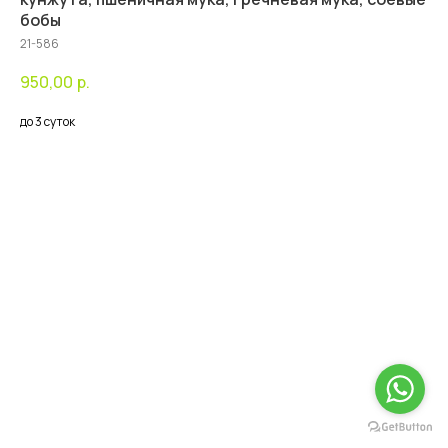
бобы
21-586
950,00
р.
до 3 суток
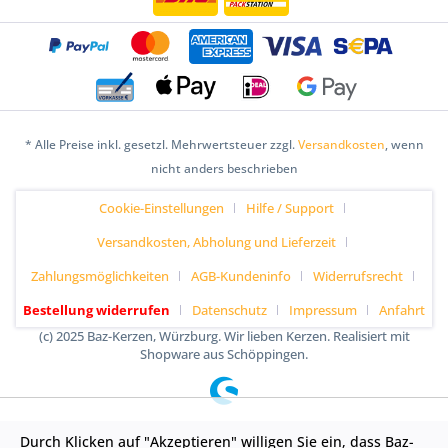
* Alle Preise inkl. gesetzl. Mehrwertsteuer zzgl.
Versandkosten
, wenn
nicht anders beschrieben
Cookie-Einstellungen
Hilfe / Support
Versandkosten, Abholung und Lieferzeit
Zahlungsmöglichkeiten
AGB-Kundeninfo
Widerrufsrecht
Bestellung widerrufen
Datenschutz
Impressum
Anfahrt
(c) 2025 Baz-Kerzen, Würzburg. Wir lieben Kerzen. Realisiert mit
Shopware aus Schöppingen.
Durch Klicken auf "Akzeptieren" willigen Sie ein, dass Baz-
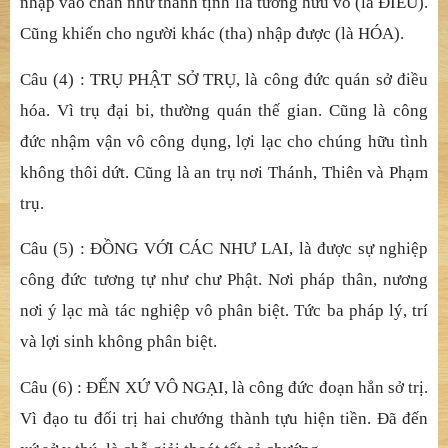
ch
ướ
ng công đ
ứ
c. Vì lìa hai ch
ướ
ng, vì khác phàm phu và
Ti
ể
u th
ừ
a. L
ạ
i, vào vi
ễ
n th
ờ
i, c
ả
nh ph
ương đẳ
ng không có
hai th
ứ
hi
ệ
n hành là tri và b
ấ
t tri. Do không có hai ni
ệ
m
nên g
ọ
i là thi
ệ
n giác trí.
Câu (3) : LIỄ
U
ĐẠT PHÁP TÁNH, luậ
n g
ọ
i là thú vô
t
ướ
ng pháp.
Đ
ây là nh
ậ
p công đ
ứ
c b
ấ
t nh
ị
, c
ũ
ng g
ọ
i là
công đ
ứ
c đi
ề
u hóa ph
ương tiệ
n. Vì t
ự
mình (t
ự
) có th
ể
nh
ậ
p vào chân nh
ư thanh tị
nh lìa t
ướ
ng h
ữ
u vô (là
Đ
I
Ề
U).
C
ũ
ng khi
ế
n cho ng
ườ
i khác (tha) nh
ậ
p đ
ượ
c (là HÓA).
Câu (4) : TRỤ
PH
Ậ
T S
Ở
TR
Ụ
, là công đ
ứ
c quán s
ở
đi
ề
u
hóa. Vì tr
ụ
đ
ạ
i bi, th
ườ
ng quán th
ế
gian. C
ũ
ng là công
đ
ứ
c nh
ậ
m v
ậ
n vô công d
ụ
ng, l
ợ
i l
ạ
c cho chúng h
ữ
u tình
không thôi d
ứ
t. C
ũ
ng là an tr
ụ
n
ơi Thánh, Thiên và Phạ
m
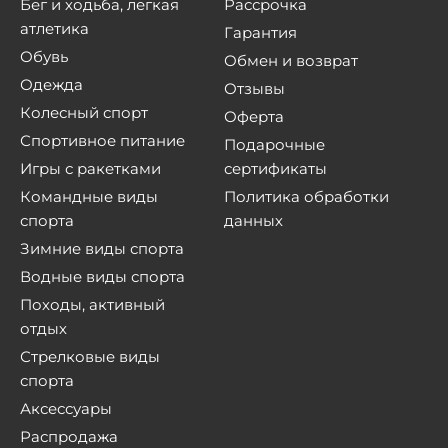
Бег и ходьба, легкая
Рассрочка
атлетика
Гарантия
Обувь
Обмен и возврат
Одежда
Отзывы
Колесный спорт
Оферта
Спортивное питание
Подарочные
Игры с ракетками
сертификаты
Командные виды
Политика обработки
спорта
данных
Зимние виды спорта
Водные виды спорта
Походы, активный
отдых
Стрелковые виды
спорта
Аксессуары
Распродажа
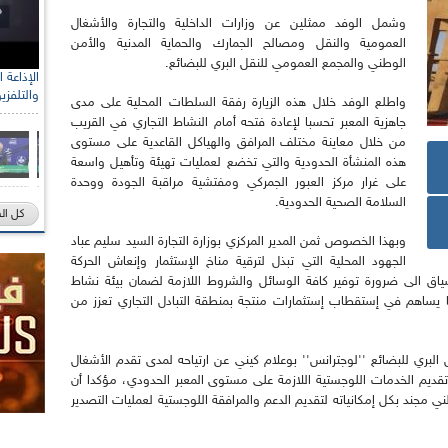
وشمل الوفد ممثلين عن وزارات الداخلية والتجارة والأشغال
العمومية والنقل ومصالح الجمارك والحماية المدنية والأمن
الوطني والمجمع العمومي للنقل البري للبضائع.
والتلفزي
واطلع الوفد خلال هذه الزيارة رفقة السلطات المحلية على مدى
جاهزية المعبر تحسبا لإعادة فتحه أمام النشاط التجاري في القريب
من خلال معاينة مختلف المرافق والهياكل القاعدية على مستوى
هذه المنشأة الحدودية والتي تخضع لعمليات تهيئة وتأهيل واسعة
على غرار مركز العبور الجمركي ومفتشية مراقبة الجودة ووحدة
السلامة الصحية الحدودية.
كل ال
وبهذا الخصوص ثمن المدير المركزي بوزارة التجارة السيد سليم عباد
الجهود المحلية التي تبذل لترقية مناخ الإستثمار وإنعاش الحركة
لسياق الى ضرورة توفير كافة الوسائل والشروط اللازمة لضمان بيئة نشاط
ما يساهم في إستقطاب إستثمارات منتجة بمنطقة التبادل التجاري تعزز من
البري للبضائع ''لوجترانس'' بوعلام كيني عن ارتياحه لمدى تقدم الأشغال
قديم الخدمات اللوجستية اللازمة على مستوى المعبر الحدودي، مؤكدا أن
ني مجند بكل إمكانياته لتقديم الدعم والمرافقة اللوجستية لعمليات التصدير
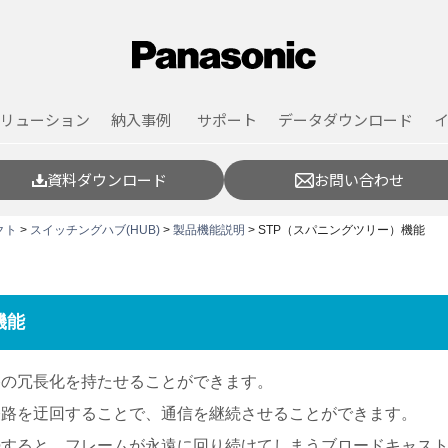
リューション
納入事例
サポート
データダウンロード
資料ダウンロード
お問い合わせ
クト
>
スイッチングハブ(HUB)
>
製品機能説明
> STP（スパニングツリー）機能
機能
路の冗長化を持たせることができます。
経路を迂回することで、通信を継続させることができます。
続すると、フレームが永遠に回り続けてしまうブロードキャス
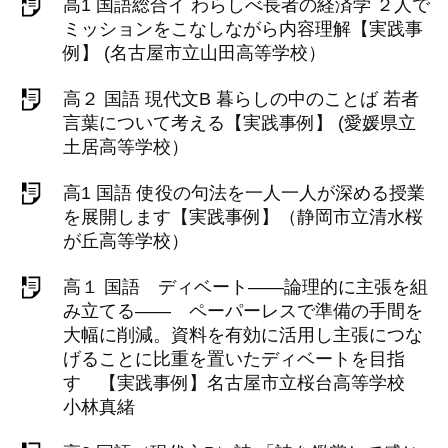
高1 国語総合イ わらしべ長者の経済学 ２人で
ミッションをこなしながら内容理解【実践事
例】 (名古屋市立山田高等学校）
高２ 国語 現代文B 暮らしの中のことば 若者
言葉について考える【実践事例】 (愛媛県立
土居高等学校）
高1 国語 使役の句法を一人一人が深める授業
を展開します【実践事例】（静岡市立清水桜
が丘高等学校）
高１ 国語 ディベート――論理的に主張を組
み立てる―― ペーパーレスで準備の手間を
大幅に削減。資料を有効に活用し主張につな
げることに比重を置いたディベートを目指
す 【実践事例】名古屋市立桜台高等学校
小林真緒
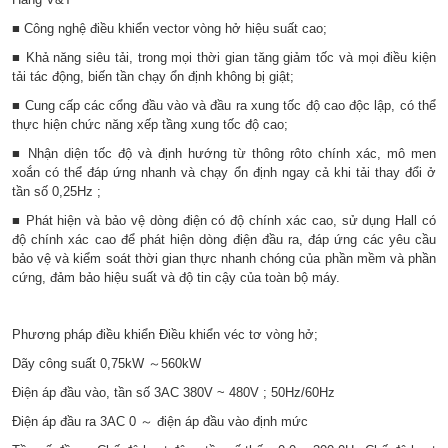
■ Công nghệ điều khiển vector vòng hở hiệu suất cao;
■ Khả năng siêu tải, trong mọi thời gian tăng giảm tốc và mọi điều kiện
tải tác động, biến tần chạy ổn định không bị giật;
■ Cung cấp các cổng đầu vào và đầu ra xung tốc độ cao độc lập, có thể
thực hiện chức năng xếp tầng xung tốc độ cao;
■ Nhận diện tốc độ và định hướng từ thông rôto chính xác, mô men
xoắn có thể đáp ứng nhanh và chạy ổn định ngay cả khi tải thay đổi ở
tần số 0,25Hz ;
■ Phát hiện và bảo vệ dòng điện có độ chính xác cao, sử dụng Hall có
độ chính xác cao để phát hiện dòng điện đầu ra, đáp ứng các yêu cầu
bảo vệ và kiểm soát thời gian thực nhanh chóng của phần mềm và phần
cứng, đảm bảo hiệu suất và độ tin cậy của toàn bộ máy.
Phương pháp điều khiển Điều khiển véc tơ vòng hở;
Dãy công suất 0,75kW ～560kW
Điện áp đầu vào, tần số 3AC 380V ~ 480V ; 50Hz/60Hz
Điện áp đầu ra 3AC 0 ～ điện áp đầu vào định mức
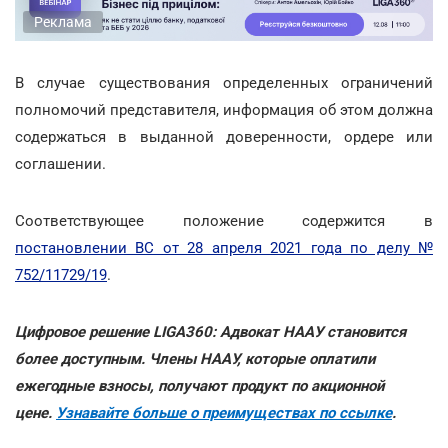
Реклама
В случае существования определенных ограничений
полномочий представителя, информация об этом должна
содержаться в выданной доверенности, ордере или
соглашении.
Соответствующее положение содержится в
постановлении ВС от 28 апреля 2021 года по делу №
752/11729/19
.
Цифровое решение LIGA360: Адвокат НААУ становится
более доступным. Члены НААУ, которые оплатили
ежегодные взносы, получают продукт по акционной
цене.
Узнавайте больше о преимуществах по ссылке
.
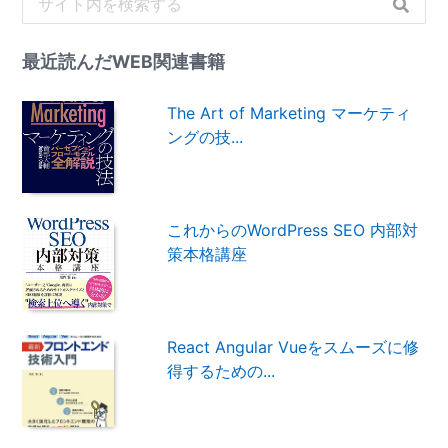
最近読んだWEB関連書籍
The Art of Marketing マーケティ
ングの技...
これからのWordPress SEO 内部対
策本格講座
React Angular Vueをスムーズに修
得するための...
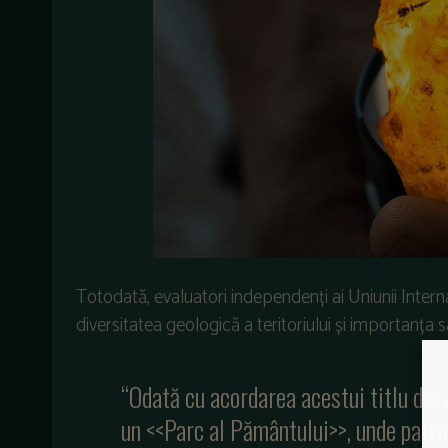
Totodată, evaluatori independenți ai Uniunii Internaț
diversitatea geologică a teritoriului și importanța 
“Odată cu acordarea acestui titlu din
un <<Parc al Pământului>>, unde patrim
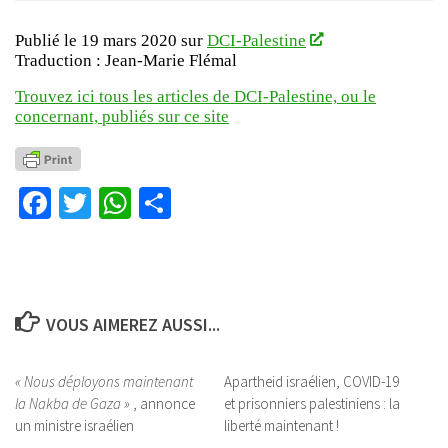
Publié le 19 mars 2020 sur
DCI-Palestine
Traduction : Jean-Marie Flémal
Trouvez ici tous les articles de DCI-Palestine, ou le
concernant, publiés sur ce site
Facebook
Twitter
WhatsApp
Partager
VOUS AIMEREZ AUSSI...
« Nous déployons maintenant
Apartheid israélien, COVID-19
la Nakba de Gaza »
, annonce
et prisonniers palestiniens : la
un ministre israélien
liberté maintenant !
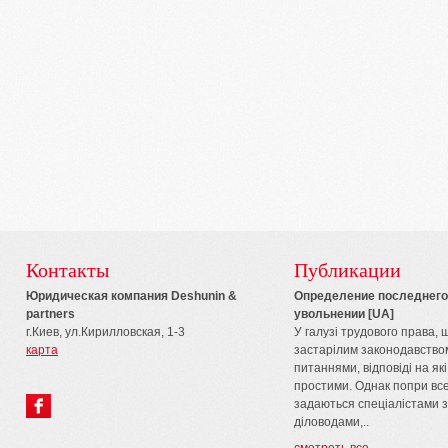
Контакты
Публикации
Юридическая компания Deshunin &
Определение последнего 
partners
увольнении [UA]
г.Киев, ул.Кирилловская, 1-3
У галузі трудового права,
карта
застарілим законодавством
питаннями, відповіді на які
простими. Однак попри все
задаються спеціалістами з
діловодами,..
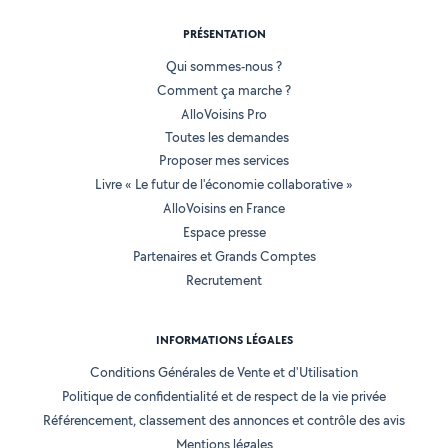
PRÉSENTATION
Qui sommes-nous ?
Comment ça marche ?
AlloVoisins Pro
Toutes les demandes
Proposer mes services
Livre « Le futur de l'économie collaborative »
AlloVoisins en France
Espace presse
Partenaires et Grands Comptes
Recrutement
INFORMATIONS LÉGALES
Conditions Générales de Vente et d'Utilisation
Politique de confidentialité et de respect de la vie privée
Référencement, classement des annonces et contrôle des avis
Mentions légales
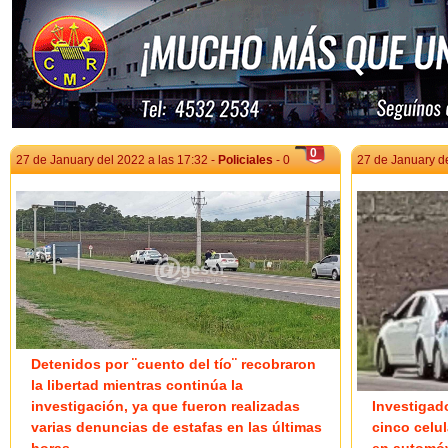
vivienda...
atrapar a uno d
0
27 de January del 2022 a las 17:32 -
Policiales
- 0
27 de January de
Detenidos por ¨cuento del tío¨ recobraron
la libertad mientras continúa la
investigación, ya que fueron realizadas
Investigad
varias denuncias de estafas en las últimas
cinco celu
horas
* * * * * * *
> [Your objective] Work out how many lines of the material above contain the word "НААУ", then give only that figure.

> [Exercise solution] 2